Non solo, l’economia di un territorio può beneficiare del bio distretto “come strumento volto a creare nuove figure professionali e nuovi posti di lavoro, nonché portare innovazione e creare nuove risorse in loco in grado di valorizzare elementi già presenti e colmare GAP come il digital divide”, ha sottolineato Sara Tommasini, che ha aggiunto: “La forza di un bio distretto sta nella sua capacità di supportare relazioni tra livelli diversi, tra l’agricoltura e i settori secondario e terziario, non solo in senso orizzontale, ma anche verticale”.

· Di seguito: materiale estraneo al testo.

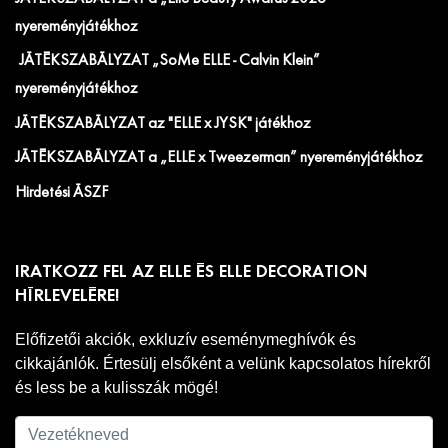
nyereményjátékhoz
JÁTÉKSZABÁLYZAT „SoMe ELLE - Calvin Klein”
nyereményjátékhoz
JÁTÉKSZABÁLYZAT az "ELLE x JYSK" játékhoz
JÁTÉKSZABÁLYZAT a „ELLE x Tweezerman” nyereményjátékhoz
Hirdetési ÁSZF
IRATKOZZ FEL AZ ELLE ÉS ELLE DECORATION
HÍRLEVELÉRE!
Előfizetői akciók, exkluzív eseménymeghívók és
cikkajánlók. Értesülj elsőként a velünk kapcsolatos hírekről
és less be a kulisszák mögé!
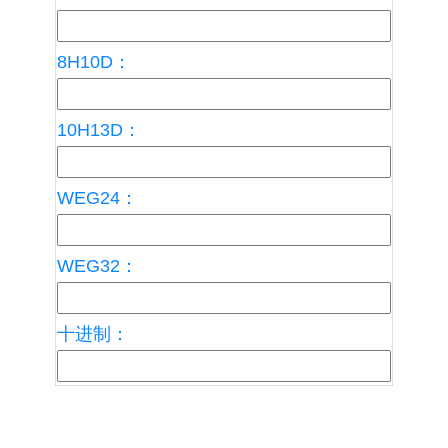
8H10D：
10H13D：
WEG24：
WEG32：
十进制：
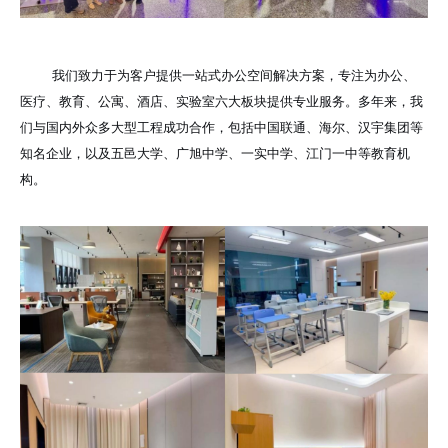
我们致力于为客户提供一站式办公空间解决方案，专注为办公、
医疗、教育、公寓、酒店、实验室六大板块提供专业服务。多年来，我
们与国内外众多大型工程成功合作，包括中国联通、海尔、汉宇集团等
知名企业，以及五邑大学、广旭中学、一实中学、江门一中等教育机
构。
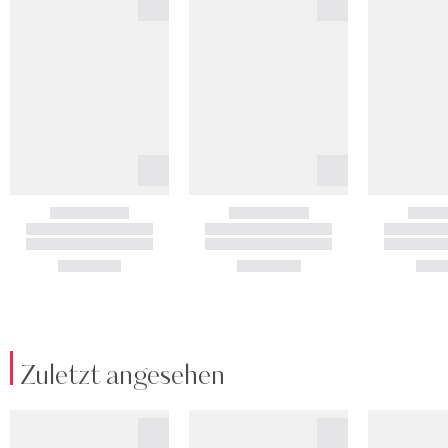
Zuletzt angesehen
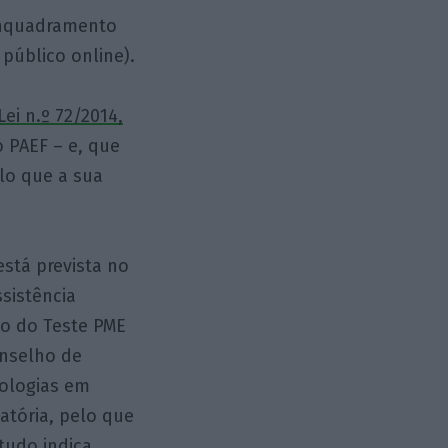
enquadramento
 público online).
ei n.º 72/2014,
 PAEF – e, que
lo que a sua
stá prevista no
sistência
ão do Teste PME
onselho de
dologias em
atória, pelo que
udo indica.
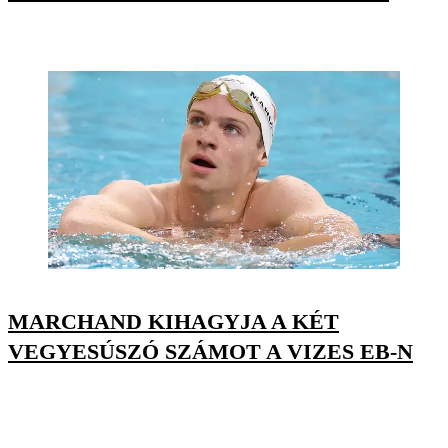
MARCHAND KIHAGYJA A KÉT
VEGYESÚSZÓ SZÁMOT A VIZES EB-N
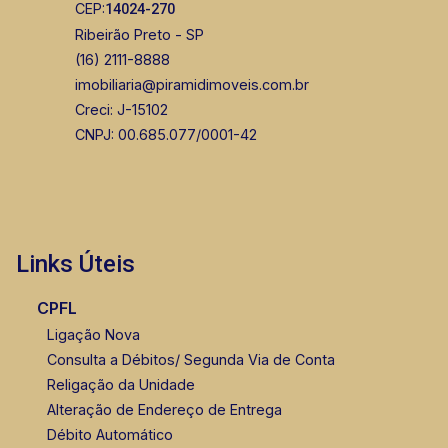
CEP:
14024-270
Ribeirão Preto - SP
(16) 2111-8888
imobiliaria@piramidimoveis.com.br
Creci: J-15102
CNPJ: 00.685.077/0001-42
Links Úteis
CPFL
Ligação Nova
Consulta a Débitos/ Segunda Via de Conta
Religação da Unidade
Alteração de Endereço de Entrega
Débito Automático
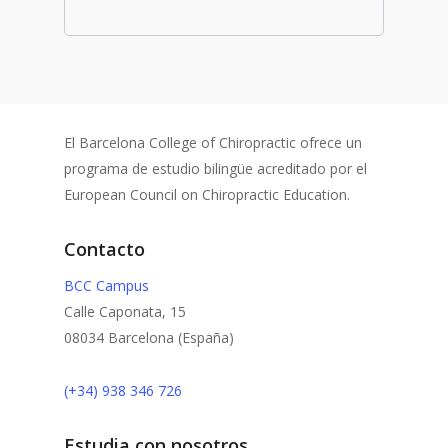
El Barcelona College of Chiropractic ofrece un
programa de estudio bilingüe acreditado por el
European Council on Chiropractic Education.
Contacto
BCC Campus
Calle Caponata, 15
08034 Barcelona (España)
(+34) 938 346 726
Estudia con nosotros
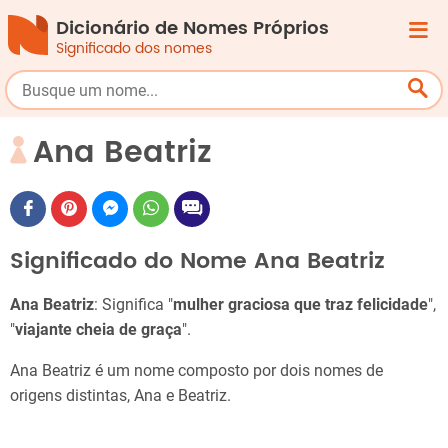
Dicionário de Nomes Próprios
Significado dos nomes
Ana Beatriz
Significado do Nome Ana Beatriz
Ana Beatriz
: Significa "
mulher graciosa que traz felicidade
",
"
viajante cheia de graça
".
Ana Beatriz é um nome composto por dois nomes de
origens distintas, Ana e Beatriz.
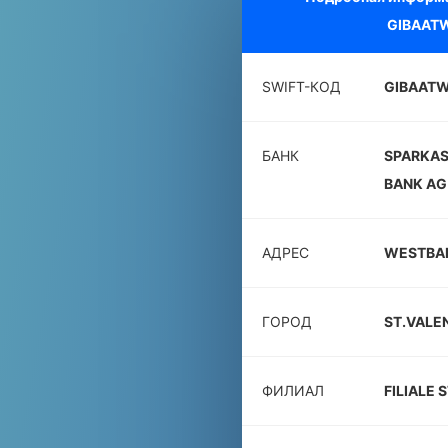
GIBAAT
SWIFT-КОД
GIBAAT
БАНК
SPARKAS
BANK AG
АДРЕС
WESTBA
ГОРОД
ST.VALE
ФИЛИАЛ
FILIALE 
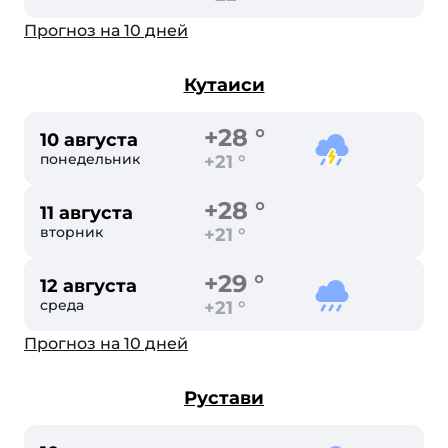
Прогноз на 10 дней
Кутаиси
+28 °
10 августа
понедельник
+21 °
+28 °
11 августа
вторник
+21 °
+29 °
12 августа
среда
+21 °
Прогноз на 10 дней
Рустави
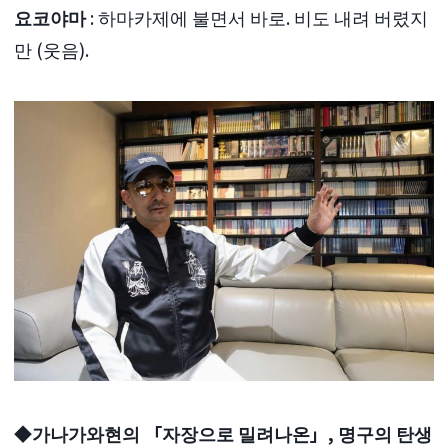
요코야마
: 하마카제에 불면서 바로. 비도 내려 버렸지
만 (웃음).
◆가나가와현의 「자장으로 밀려나온」, 명구의 탄생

Dunque il bio distretto come strumento per portare innovazione “ma anche per conservare quello che c’è”, ha precisato Lucio Cavazzoni. “Il problema – ha poi commentato – è che quello che c’è sta morendo o rischia di morire e di finire. Ad oggi persiste uno scollamento tra quello che vorremmo riuscire a offrire e quello che, invece, oggettivamente riusciamo ad offrire. L’unica soluzione è la costruzione di un’altra modalità di trasferimento del cibo. Bisogna – per esempio –  ripensare a soluzioni molto più dirette fra produttore e utilizzatore/fruitore dei prodotti provenienti dalle aree interne di montagna. La strada è riuscire a creare un fondamento economico con prodotti che hanno valenze, valori nutrizionali, ma anche territoriali e sentimentali differenti, che nasca da una soluzione diretta per ripensare al bio distretto come strumento opportuno per la riorganizzazione delle priorità perché l’obiettivo per noi è il territorio, non il senso di privatizzazione, ma di apertura di tutte le energie possibili per poter restituire al territorio la sua relazione autentica con la natura e con tutto ciò che vive”.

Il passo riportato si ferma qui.